Tony Pilkington 07 February 2017

Care of the elderly should be a shared responsibility

Care of the elderly should be a shared responsibility image

The junior health minister, David Mowat has recently announced to MPs that the social care crisis is now so great that families should no longer rely on the state and that tackling the crisis will require people to be as responsible for their parents as they are their children.

I agree, in an ideal world we would all be taking care of our parents as they get older, but as they start to require more full time care, are we really expecting people to give up their jobs to become full time carers?

The high cost of living today, caused by inflation, stagnant pay rises and tax changes is having a significant impact on living standards for those on low incomes. Not everyone is in a position to give up work or reduce their hours to look after their parents as Mowat suggests, and many people are still supporting their children financially as their parents get older.

A reduction in work hours or giving up work altogether just isn’t an option for many people today irrespective of whether it’s to care for a child or an elderly relative. Given many people are on low incomes, to give up work to become full time carers could mean we’re just as likely to see more people rely on the state for benefits to support them financially.

Won’t this mean we’re just simply just taking from one pot of Government money, to support another - the cost of social care?

Perhaps there is an assumption that people with older parents may have more disposable income with mortgages coming to an end or perhaps having managed to build up some savings. Mr Mowat says that it is a short-medium term solution we need, but I cannot get my head around how this provides anything near medium-term. More and more people are in rented accommodation and thereby do not have diminishing accommodation costs.

Also if people give up work to support ageing parents and have to rely on those savings to make financial ends meet, when it comes to their own care in the future, they are more likely to be in need of support from the state themselves - in isolation this only defers the social care crisis.

I do agree with Mr Mowat however in that there are clearly many benefits to family members being more involved in the care of an elderly relative. But I would like us to move towards an ecosystem within which people in need of support can access care from the community as a whole, so that the responsibility doesn’t fall completely to a family member, nor are they completely reliant on the council either.
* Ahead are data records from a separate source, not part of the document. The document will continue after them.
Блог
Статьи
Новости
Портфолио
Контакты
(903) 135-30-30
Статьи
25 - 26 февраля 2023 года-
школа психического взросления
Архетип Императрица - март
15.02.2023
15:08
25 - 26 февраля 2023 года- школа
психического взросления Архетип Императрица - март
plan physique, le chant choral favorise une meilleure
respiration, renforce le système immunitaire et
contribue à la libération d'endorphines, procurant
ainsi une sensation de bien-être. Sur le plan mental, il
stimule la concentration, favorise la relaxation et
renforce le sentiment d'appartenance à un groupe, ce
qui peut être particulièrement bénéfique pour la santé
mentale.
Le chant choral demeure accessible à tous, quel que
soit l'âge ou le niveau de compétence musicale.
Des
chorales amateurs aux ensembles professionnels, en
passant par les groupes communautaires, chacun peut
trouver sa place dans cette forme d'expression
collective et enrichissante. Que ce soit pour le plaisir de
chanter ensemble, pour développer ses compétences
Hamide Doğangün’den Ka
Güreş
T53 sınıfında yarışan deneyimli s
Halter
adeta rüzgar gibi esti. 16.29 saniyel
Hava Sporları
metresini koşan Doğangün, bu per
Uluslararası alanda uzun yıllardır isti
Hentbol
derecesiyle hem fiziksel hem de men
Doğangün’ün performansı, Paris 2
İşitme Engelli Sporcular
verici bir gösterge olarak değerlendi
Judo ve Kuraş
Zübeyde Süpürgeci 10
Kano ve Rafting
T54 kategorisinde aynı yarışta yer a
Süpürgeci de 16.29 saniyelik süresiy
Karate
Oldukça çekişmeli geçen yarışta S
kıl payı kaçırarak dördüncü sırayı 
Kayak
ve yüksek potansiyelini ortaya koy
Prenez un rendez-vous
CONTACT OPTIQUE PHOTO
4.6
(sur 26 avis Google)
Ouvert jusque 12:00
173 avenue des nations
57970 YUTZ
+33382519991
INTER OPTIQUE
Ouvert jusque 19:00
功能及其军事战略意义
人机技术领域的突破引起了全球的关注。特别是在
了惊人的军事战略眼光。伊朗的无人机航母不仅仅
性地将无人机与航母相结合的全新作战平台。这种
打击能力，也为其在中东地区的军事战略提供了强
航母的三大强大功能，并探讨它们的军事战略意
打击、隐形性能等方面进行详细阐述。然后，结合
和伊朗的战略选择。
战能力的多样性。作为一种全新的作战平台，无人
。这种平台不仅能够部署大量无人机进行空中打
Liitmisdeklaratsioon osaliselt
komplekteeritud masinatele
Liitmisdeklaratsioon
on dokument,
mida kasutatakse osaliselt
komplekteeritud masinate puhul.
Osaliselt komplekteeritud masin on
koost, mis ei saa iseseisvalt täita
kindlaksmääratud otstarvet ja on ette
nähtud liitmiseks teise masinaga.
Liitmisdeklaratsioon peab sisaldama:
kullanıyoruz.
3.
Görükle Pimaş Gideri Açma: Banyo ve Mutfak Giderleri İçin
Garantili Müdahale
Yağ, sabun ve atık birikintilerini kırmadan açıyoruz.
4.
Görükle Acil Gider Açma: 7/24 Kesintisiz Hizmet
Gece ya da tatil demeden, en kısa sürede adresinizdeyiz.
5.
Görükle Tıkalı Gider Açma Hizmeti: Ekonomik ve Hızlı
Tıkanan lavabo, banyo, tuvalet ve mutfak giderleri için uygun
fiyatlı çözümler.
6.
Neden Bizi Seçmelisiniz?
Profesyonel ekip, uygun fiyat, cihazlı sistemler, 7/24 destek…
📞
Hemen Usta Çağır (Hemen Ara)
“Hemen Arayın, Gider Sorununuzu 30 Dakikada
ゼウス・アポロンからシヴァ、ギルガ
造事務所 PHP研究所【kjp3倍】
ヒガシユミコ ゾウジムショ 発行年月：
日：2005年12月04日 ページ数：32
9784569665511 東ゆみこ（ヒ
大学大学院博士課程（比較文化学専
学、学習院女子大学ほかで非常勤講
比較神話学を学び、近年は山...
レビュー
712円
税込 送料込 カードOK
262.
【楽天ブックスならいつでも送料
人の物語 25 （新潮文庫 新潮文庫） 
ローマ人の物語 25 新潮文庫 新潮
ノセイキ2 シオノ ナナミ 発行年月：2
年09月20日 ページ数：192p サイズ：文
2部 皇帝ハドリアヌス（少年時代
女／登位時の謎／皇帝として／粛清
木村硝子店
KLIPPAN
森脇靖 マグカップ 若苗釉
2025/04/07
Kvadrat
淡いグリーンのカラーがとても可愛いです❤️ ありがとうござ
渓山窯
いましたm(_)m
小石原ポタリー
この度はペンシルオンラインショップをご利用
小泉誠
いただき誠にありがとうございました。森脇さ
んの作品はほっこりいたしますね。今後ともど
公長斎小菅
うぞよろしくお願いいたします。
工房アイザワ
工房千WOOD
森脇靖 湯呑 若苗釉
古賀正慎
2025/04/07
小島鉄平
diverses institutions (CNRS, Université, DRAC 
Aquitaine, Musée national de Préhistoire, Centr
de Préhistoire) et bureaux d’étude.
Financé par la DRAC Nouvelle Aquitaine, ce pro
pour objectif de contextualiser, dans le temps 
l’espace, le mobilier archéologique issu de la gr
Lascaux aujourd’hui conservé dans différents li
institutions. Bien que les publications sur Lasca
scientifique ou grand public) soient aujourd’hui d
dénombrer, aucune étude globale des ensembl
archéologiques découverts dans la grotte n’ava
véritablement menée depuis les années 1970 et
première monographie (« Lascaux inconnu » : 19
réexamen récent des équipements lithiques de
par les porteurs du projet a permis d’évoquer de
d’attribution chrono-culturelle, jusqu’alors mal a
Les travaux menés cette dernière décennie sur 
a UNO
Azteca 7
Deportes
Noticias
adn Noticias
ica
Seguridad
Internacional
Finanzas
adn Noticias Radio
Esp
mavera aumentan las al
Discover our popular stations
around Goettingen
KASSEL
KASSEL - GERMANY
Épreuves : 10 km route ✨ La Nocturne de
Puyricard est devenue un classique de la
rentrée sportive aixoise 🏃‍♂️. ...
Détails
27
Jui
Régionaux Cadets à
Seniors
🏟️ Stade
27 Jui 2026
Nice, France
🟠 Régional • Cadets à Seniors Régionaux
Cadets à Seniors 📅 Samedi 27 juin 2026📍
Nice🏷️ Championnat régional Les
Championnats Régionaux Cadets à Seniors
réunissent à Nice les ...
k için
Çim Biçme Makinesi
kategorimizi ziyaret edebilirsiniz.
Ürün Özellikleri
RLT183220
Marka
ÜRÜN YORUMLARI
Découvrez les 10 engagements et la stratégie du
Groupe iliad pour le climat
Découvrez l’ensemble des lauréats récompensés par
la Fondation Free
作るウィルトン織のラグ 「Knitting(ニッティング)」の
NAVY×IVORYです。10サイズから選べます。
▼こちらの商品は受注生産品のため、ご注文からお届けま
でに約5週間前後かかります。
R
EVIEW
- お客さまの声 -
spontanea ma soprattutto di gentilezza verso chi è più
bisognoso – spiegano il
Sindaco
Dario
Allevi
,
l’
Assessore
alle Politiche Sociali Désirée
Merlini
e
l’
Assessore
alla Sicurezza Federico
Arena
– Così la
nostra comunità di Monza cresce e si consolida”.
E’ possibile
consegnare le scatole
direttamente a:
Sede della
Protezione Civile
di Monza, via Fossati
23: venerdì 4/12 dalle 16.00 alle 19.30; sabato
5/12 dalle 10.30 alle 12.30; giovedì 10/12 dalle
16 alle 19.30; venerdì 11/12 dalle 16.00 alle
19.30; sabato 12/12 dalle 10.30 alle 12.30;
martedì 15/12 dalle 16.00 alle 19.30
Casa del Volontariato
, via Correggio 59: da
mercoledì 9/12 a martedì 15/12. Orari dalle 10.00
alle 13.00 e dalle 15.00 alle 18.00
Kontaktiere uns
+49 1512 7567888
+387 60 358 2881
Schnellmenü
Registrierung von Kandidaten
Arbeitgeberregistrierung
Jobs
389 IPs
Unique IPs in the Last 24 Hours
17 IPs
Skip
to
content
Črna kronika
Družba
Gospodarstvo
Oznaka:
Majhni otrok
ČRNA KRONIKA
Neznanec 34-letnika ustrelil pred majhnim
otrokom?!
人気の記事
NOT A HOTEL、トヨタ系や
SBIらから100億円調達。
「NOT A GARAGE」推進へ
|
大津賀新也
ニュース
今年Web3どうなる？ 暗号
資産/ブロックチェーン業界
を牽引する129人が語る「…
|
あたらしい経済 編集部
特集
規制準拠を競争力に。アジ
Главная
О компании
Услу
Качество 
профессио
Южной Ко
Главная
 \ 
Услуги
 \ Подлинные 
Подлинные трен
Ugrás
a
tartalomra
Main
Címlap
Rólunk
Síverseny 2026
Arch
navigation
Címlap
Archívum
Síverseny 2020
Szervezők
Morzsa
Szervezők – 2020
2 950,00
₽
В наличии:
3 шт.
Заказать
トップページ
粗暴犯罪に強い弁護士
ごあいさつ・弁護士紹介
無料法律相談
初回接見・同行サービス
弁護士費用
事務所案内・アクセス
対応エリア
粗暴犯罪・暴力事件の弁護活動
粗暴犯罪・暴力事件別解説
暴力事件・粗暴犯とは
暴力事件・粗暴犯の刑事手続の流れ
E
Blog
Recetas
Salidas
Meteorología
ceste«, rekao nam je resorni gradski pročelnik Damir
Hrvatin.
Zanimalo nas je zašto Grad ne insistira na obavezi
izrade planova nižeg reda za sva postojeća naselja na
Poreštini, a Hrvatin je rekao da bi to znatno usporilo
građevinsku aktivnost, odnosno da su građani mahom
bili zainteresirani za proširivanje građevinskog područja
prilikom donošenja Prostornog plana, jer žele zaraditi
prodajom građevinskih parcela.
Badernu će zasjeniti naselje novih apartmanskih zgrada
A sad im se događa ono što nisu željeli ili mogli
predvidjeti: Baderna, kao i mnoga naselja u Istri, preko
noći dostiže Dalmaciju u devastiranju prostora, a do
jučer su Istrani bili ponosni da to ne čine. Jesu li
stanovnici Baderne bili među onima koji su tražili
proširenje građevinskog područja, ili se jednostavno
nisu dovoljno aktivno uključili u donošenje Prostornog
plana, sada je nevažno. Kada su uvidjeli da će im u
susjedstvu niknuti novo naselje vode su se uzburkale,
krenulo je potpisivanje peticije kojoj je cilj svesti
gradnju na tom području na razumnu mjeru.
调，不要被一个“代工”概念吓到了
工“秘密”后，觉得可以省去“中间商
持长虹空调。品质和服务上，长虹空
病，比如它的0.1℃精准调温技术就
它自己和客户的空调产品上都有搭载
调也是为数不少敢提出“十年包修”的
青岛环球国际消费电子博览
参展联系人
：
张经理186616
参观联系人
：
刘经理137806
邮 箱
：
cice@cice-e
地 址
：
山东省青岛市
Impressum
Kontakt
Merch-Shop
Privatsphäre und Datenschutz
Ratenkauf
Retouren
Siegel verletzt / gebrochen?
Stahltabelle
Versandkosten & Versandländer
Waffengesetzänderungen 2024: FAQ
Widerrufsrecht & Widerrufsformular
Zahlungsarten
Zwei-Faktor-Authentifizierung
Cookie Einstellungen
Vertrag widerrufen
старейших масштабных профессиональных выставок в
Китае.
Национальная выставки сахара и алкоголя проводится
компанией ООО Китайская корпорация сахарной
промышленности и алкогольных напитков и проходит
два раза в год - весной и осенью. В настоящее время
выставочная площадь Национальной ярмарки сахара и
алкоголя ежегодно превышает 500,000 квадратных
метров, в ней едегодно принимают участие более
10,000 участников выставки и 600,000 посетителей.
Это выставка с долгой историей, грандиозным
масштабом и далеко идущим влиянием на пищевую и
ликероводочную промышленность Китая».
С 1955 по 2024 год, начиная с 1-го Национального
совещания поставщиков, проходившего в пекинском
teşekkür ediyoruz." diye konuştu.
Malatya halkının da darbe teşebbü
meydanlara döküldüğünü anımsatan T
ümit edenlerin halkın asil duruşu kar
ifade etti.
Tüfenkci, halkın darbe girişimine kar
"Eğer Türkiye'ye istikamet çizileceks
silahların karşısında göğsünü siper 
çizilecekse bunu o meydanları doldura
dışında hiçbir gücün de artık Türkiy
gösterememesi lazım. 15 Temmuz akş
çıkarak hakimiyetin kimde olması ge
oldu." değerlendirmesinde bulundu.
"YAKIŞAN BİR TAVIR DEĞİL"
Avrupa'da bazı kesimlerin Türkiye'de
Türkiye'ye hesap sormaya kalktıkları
If you consider this aspiration and turn the ‘make care pay’ rhetoric into reality we can take a whole different approach to social care that is easier and genuinely does improve community cohesion and reduce the burden on state finances.

One solution that councils are working on is to develop ‘Community Assets’, to build and encourage capacity in communities to give people support and help address the pressure on formal care such as home care and residential care.

Imagine five people with care needs on one street and one other person on that street provides care to those five people, paid for by each of the five families. This could provide a distribution of wealth across six households and resilience amongst the neighbourhood, all at low cost to the people and next to no cost to the state - this is a simple example but it has worked in several pilots around the country.

I believe councils should be taking the lead in enabling such models to become the norm of how to meet care needs. Family first, then community and council next. But making this vision a reality needs investment to give communities a forum in which to promote ideas and families better access to information, helping them to access the care options that suit the care recipient’s needs. This will give them more freedom and the ability manage their care budgets simply.

Would such a model offer a true solution to easing the pressure on social care? It definitely doesn’t make the mistake of pushing the financial pressures around.

Ultimately it’s clear that a new way of working is required so people can access all options of support when they need it. I’d like to see councils help families and providers collaborate more closely; leverage modern technology to help people more easily self-manage their own care requirements; and for people and communities to get better at promoting and sharing what they can do for each other.

Local authorities have the green light from Government to move away from delivering restrictive care options and by creating a culture of shared responsibility across the community, one that encourages access to innovative and tailored support that suits individual families’ needs can be embarked on now to provide a short-to-long term solution.